Accepting the reality of my husband’s condition has helped. It is what it is. There is nothing I can do to change what happened to my husband. I decided I can either wallow in self-pity or pick up my feet and move forward. I have also read many books on brain injuries and educated myself through this journey. The one thing I wish for is a brain injury support group for caregivers. I know I am not alone.

17. Has your survivor’s injury affected your home life and relationships and, if so, how?

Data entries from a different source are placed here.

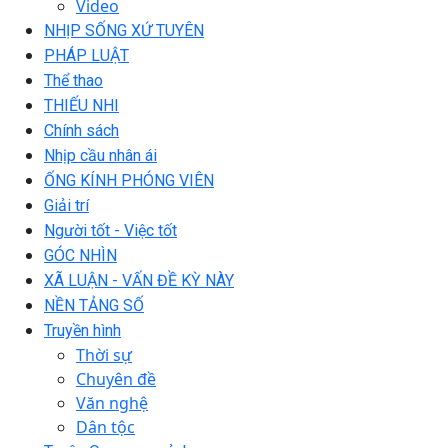
Video
NHỊP SỐNG XỨ TUYÊN
PHÁP LUẬT
Thể thao
THIẾU NHI
Chính sách
Nhịp cầu nhân ái
ỐNG KÍNH PHÓNG VIÊN
Giải trí
Người tốt - Việc tốt
GÓC NHÌN
XÃ LUẬN - VẤN ĐỀ KỲ NÀY
NỀN TẢNG SỐ
Truyền hình
Thời sự
Chuyên đề
Văn nghệ
Dân tộc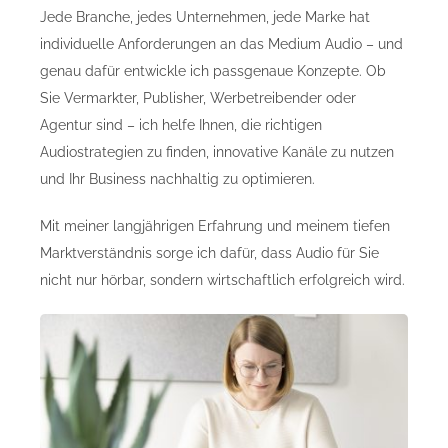
Jede Branche, jedes Unternehmen, jede Marke hat
individuelle Anforderungen an das Medium Audio – und
genau dafür entwickle ich passgenaue Konzepte. Ob
Sie Vermarkter, Publisher, Werbetreibender oder
Agentur sind – ich helfe Ihnen, die richtigen
Audiostrategien zu finden, innovative Kanäle zu nutzen
und Ihr Business nachhaltig zu optimieren.
Mit meiner langjährigen Erfahrung und meinem tiefen
Marktverständnis sorge ich dafür, dass Audio für Sie
nicht nur hörbar, sondern wirtschaftlich erfolgreich wird.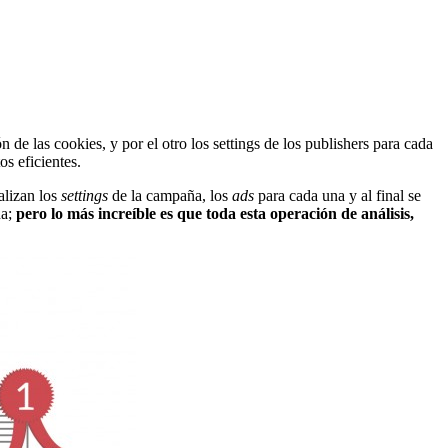
de las cookies, y por el otro los settings de los publishers para cada
os eficientes.
nalizan los
settings
de la campaña, los
ads
para cada una y al final se
na;
pero lo más increíble es que toda esta operación de análisis,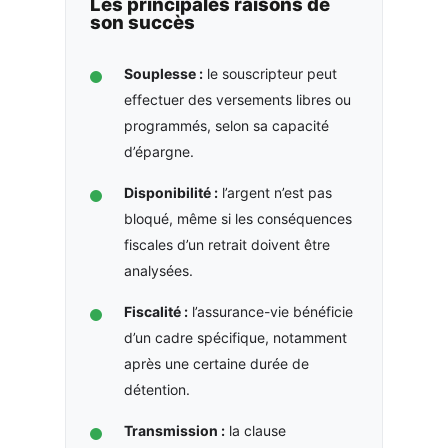
Les principales raisons de
son succès
Souplesse :
le souscripteur peut
effectuer des versements libres ou
programmés, selon sa capacité
d’épargne.
Disponibilité :
l’argent n’est pas
bloqué, même si les conséquences
fiscales d’un retrait doivent être
analysées.
Fiscalité :
l’assurance-vie bénéficie
d’un cadre spécifique, notamment
après une certaine durée de
détention.
Transmission :
la clause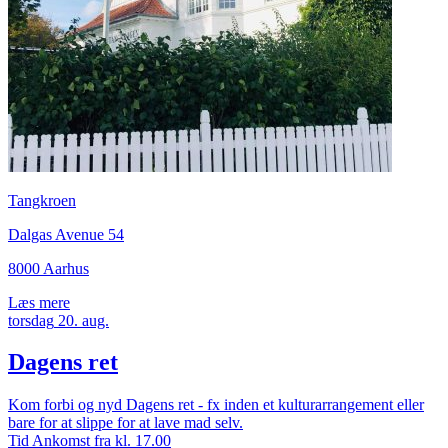
Tangkroen
Dalgas Avenue 54
8000 Aarhus
Læs mere
torsdag
20.
aug.
Dagens ret
Kom forbi og nyd Dagens ret - fx inden et kulturarrangement eller
bare for at slippe for at lave mad selv.
Tid
Ankomst fra kl. 17.00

Yes. I have become the main parent and disciplinarian, as my husband cannot parent without getting overwhelmed and angry. He has improved, but the children, even as adults, come to me for advice.

  1. Has your social life been altered or changed and, if so, how?

We both had close friends before my husband’s brain injury. We would go out and socialize and have people over often. Now we still have friends, but we rarely have anyone over to our house. We go out with family once in a while, and my husband has a few friends that will invite him to lunch once a month. It sometimes happens that my husband will not make the most appropriate comment.

  1. What are your plans? What do you expect/hope to be doing ten years from now?

I am a grandparent now, which brings a new set of challenges. My plans are to continue my education. I am in school to become an ASL (American Sign Language) interpreter for the deaf. I had to go back to work to increase our income just so we could pay the bills. I would love to travel some, but I am not sure if that will ever become a reality, as I have to work full-time.

  1. What advice would you offer other caregivers of brain-injury survivors? Do you have any other comments that you would like to add?

Roxanne Greene – Caregiver

Even though your life has changed, remember you are stronger than you realize. I look back and think of how much I have accomplished and learned about myself during this time. I am not sure I would have gone back to school if my husband had not become ill. Caregivers have been giving a gift that most people never get to experience. We get to see miracles every day as our loved ones fight to improve their lives. It’s a humbling thing to be a part of such a journey.